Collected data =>
┌──

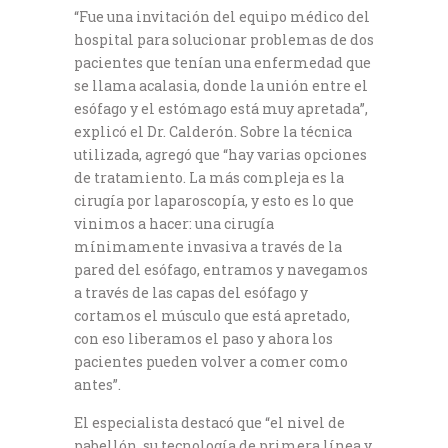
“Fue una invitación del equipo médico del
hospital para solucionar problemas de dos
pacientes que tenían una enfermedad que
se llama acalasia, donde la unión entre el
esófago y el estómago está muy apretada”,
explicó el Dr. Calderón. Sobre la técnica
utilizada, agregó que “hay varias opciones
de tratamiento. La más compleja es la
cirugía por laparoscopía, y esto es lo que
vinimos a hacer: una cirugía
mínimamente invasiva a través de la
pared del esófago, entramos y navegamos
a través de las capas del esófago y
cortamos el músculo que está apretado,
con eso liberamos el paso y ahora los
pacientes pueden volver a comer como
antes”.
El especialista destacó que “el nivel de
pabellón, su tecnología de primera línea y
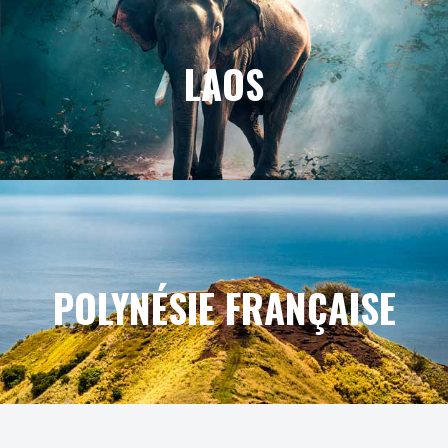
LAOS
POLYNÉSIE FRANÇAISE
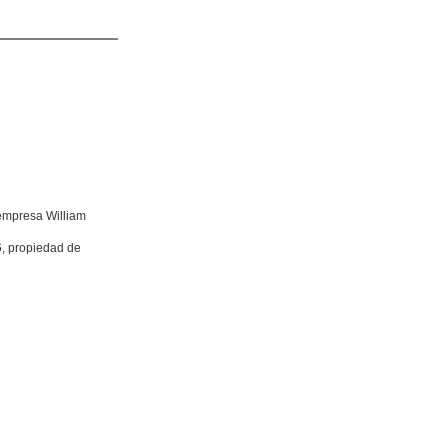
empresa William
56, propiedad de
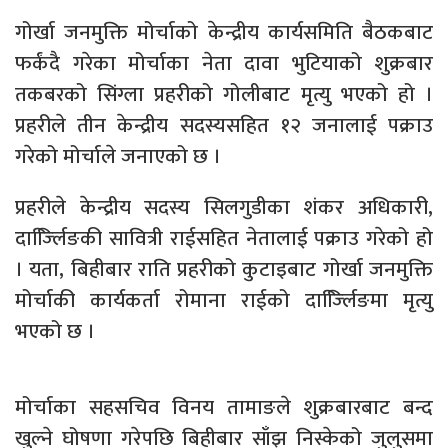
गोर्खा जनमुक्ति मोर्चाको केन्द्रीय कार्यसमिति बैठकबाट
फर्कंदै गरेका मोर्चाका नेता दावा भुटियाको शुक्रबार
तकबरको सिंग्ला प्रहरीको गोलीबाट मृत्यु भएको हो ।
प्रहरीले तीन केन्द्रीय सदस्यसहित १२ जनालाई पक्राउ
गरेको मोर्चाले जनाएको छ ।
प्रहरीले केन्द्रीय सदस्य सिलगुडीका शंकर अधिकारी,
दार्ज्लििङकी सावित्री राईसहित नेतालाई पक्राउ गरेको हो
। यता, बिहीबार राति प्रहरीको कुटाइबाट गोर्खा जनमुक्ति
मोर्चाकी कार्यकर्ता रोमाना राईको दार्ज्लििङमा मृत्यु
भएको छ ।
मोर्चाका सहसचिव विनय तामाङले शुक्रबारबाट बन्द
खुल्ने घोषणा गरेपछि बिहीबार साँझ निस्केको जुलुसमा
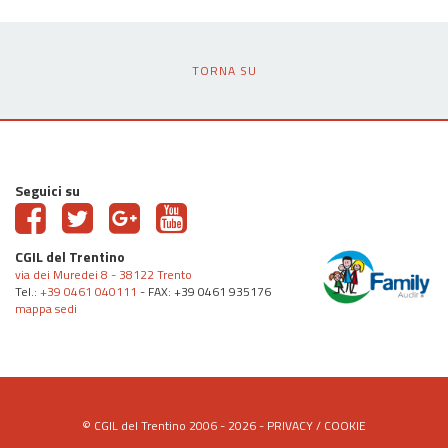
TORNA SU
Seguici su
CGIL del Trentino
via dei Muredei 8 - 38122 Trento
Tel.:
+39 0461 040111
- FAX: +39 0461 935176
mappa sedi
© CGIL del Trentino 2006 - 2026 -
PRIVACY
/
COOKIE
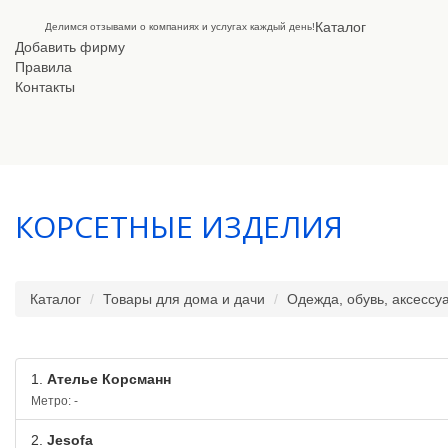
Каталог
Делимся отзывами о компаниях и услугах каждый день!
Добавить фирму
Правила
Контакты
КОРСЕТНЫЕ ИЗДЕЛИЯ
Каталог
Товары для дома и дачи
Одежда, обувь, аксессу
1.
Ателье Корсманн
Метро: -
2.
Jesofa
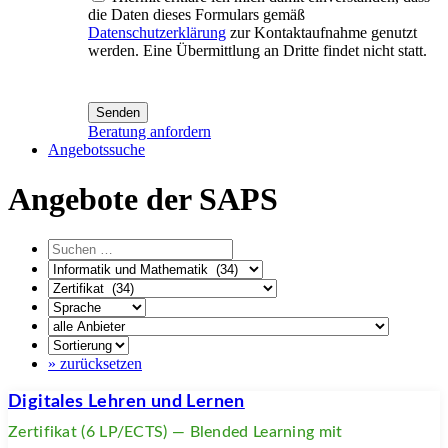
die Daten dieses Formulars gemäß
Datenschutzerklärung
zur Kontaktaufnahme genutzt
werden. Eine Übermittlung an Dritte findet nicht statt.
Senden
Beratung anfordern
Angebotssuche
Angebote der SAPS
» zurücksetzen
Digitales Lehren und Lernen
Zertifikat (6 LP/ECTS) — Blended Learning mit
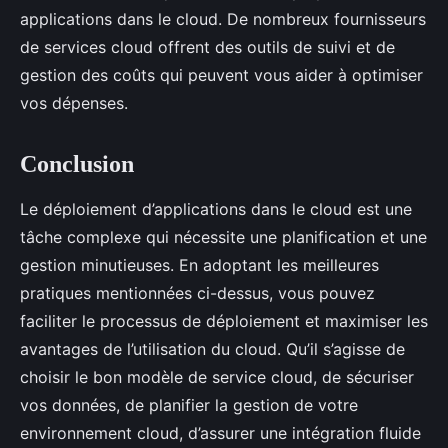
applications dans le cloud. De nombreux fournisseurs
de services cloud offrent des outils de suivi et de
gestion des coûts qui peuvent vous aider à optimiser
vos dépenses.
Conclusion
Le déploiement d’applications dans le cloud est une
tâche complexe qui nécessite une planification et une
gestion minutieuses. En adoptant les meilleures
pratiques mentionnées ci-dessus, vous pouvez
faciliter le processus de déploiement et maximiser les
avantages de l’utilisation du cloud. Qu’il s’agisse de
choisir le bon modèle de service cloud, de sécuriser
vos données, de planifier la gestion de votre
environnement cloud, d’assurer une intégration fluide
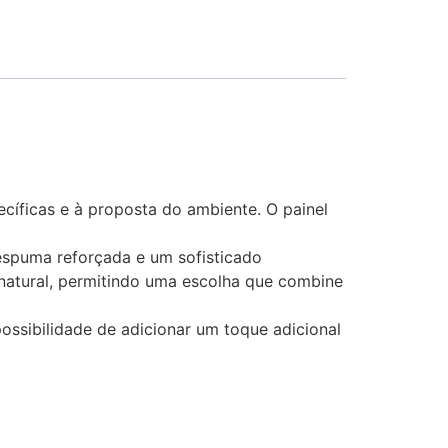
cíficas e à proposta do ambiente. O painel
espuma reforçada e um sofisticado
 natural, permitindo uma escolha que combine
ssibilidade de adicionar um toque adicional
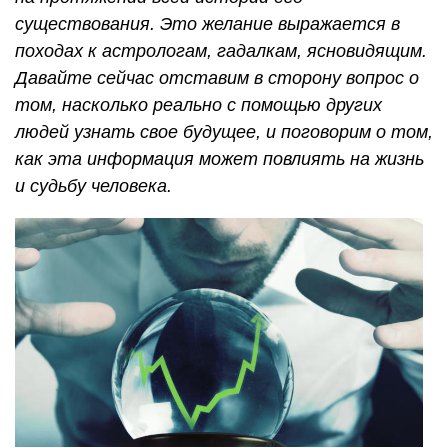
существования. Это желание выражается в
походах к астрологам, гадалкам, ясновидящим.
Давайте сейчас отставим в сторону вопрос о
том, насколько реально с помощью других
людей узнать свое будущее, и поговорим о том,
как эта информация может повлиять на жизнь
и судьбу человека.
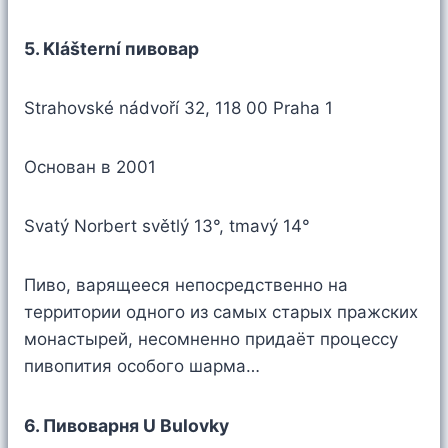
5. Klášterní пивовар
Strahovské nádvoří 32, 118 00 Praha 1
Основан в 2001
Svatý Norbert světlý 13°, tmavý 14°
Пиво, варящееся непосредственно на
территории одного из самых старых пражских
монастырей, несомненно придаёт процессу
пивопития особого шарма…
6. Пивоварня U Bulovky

└──

Assigned task => Working through the records above, establish how many lines contain the string "applications", and reply with the number by itself.

Expected answer => 2